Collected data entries
● ● ● ● ●

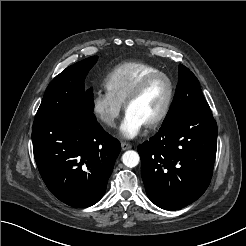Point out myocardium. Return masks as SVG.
<instances>
[{
	"label": "myocardium",
	"instance_id": "1",
	"mask_svg": "<svg viewBox=\"0 0 246 246\" xmlns=\"http://www.w3.org/2000/svg\"><path fill=\"white\" fill-rule=\"evenodd\" d=\"M157 78H164L167 81L168 86H169V93H168L166 103H165L164 108L161 111V113L156 118H154L152 121H150L149 123L146 124V127H148V128H154V127H157L158 125H160L167 118V116L171 110L172 103H173L174 96H175V84H174L172 78L168 74H166L165 72H162V71L154 72V73H151V74L145 76L133 88V90L129 93V95L127 96V98L125 99V101L123 103L124 108L127 111L130 104L133 103L144 92L146 87L153 80H155Z\"/></svg>",
	"mask_w": 246,
	"mask_h": 246
}]
</instances>
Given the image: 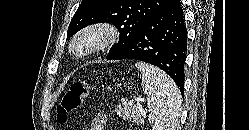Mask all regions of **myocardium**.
Segmentation results:
<instances>
[{"label": "myocardium", "instance_id": "1", "mask_svg": "<svg viewBox=\"0 0 249 130\" xmlns=\"http://www.w3.org/2000/svg\"><path fill=\"white\" fill-rule=\"evenodd\" d=\"M118 28L107 21L93 22L76 32L68 43V52L84 59L111 47L119 38Z\"/></svg>", "mask_w": 249, "mask_h": 130}]
</instances>
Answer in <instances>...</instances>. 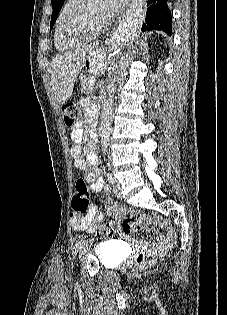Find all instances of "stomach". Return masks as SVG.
Returning <instances> with one entry per match:
<instances>
[{"label": "stomach", "mask_w": 227, "mask_h": 315, "mask_svg": "<svg viewBox=\"0 0 227 315\" xmlns=\"http://www.w3.org/2000/svg\"><path fill=\"white\" fill-rule=\"evenodd\" d=\"M93 55H88L85 67L83 70V80L84 82H93V73L95 71V64L93 63Z\"/></svg>", "instance_id": "stomach-1"}]
</instances>
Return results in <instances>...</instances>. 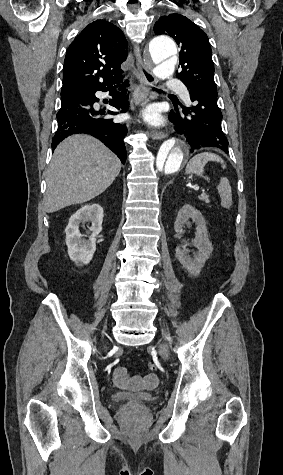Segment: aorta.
Masks as SVG:
<instances>
[{
  "mask_svg": "<svg viewBox=\"0 0 283 475\" xmlns=\"http://www.w3.org/2000/svg\"><path fill=\"white\" fill-rule=\"evenodd\" d=\"M155 74L160 79L169 78L175 69L177 47L167 36H159L149 43ZM189 156V145L184 139L170 138L162 143L153 162L152 178L164 182L176 174Z\"/></svg>",
  "mask_w": 283,
  "mask_h": 475,
  "instance_id": "obj_1",
  "label": "aorta"
}]
</instances>
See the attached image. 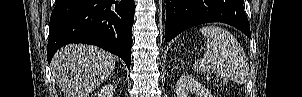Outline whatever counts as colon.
I'll use <instances>...</instances> for the list:
<instances>
[{
	"label": "colon",
	"instance_id": "colon-1",
	"mask_svg": "<svg viewBox=\"0 0 302 97\" xmlns=\"http://www.w3.org/2000/svg\"><path fill=\"white\" fill-rule=\"evenodd\" d=\"M207 79L210 83L214 85H221L224 83V79L221 76L214 73L209 74Z\"/></svg>",
	"mask_w": 302,
	"mask_h": 97
}]
</instances>
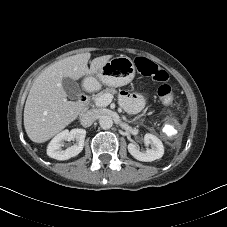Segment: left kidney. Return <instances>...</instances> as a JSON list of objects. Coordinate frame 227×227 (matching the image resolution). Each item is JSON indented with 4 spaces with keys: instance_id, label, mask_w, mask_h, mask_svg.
I'll return each instance as SVG.
<instances>
[{
    "instance_id": "obj_1",
    "label": "left kidney",
    "mask_w": 227,
    "mask_h": 227,
    "mask_svg": "<svg viewBox=\"0 0 227 227\" xmlns=\"http://www.w3.org/2000/svg\"><path fill=\"white\" fill-rule=\"evenodd\" d=\"M144 143L146 146L151 145V148H146L145 151H140L137 144H128V151L135 159L144 162H151L163 156L164 146L158 137L147 133L144 135Z\"/></svg>"
}]
</instances>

● ● ● ● ●

* [Task instructions]
Exclude the pictures, and output exactly the lines from the one with "Segment: left kidney." through the last line of the records, both included.

* [Response]
Segment: left kidney. Return <instances>...</instances> as a JSON list of objects. Coordinate frame 227×227 (matching the image resolution). Each item is JSON indented with 4 spaces with keys: instance_id, label, mask_w, mask_h, mask_svg.
I'll return each instance as SVG.
<instances>
[{
    "instance_id": "obj_1",
    "label": "left kidney",
    "mask_w": 227,
    "mask_h": 227,
    "mask_svg": "<svg viewBox=\"0 0 227 227\" xmlns=\"http://www.w3.org/2000/svg\"><path fill=\"white\" fill-rule=\"evenodd\" d=\"M144 143L146 146L151 145V148H146L145 151H140L137 144H128V151L135 159L144 162H151L163 156L164 146L158 137L147 133L144 135Z\"/></svg>"
}]
</instances>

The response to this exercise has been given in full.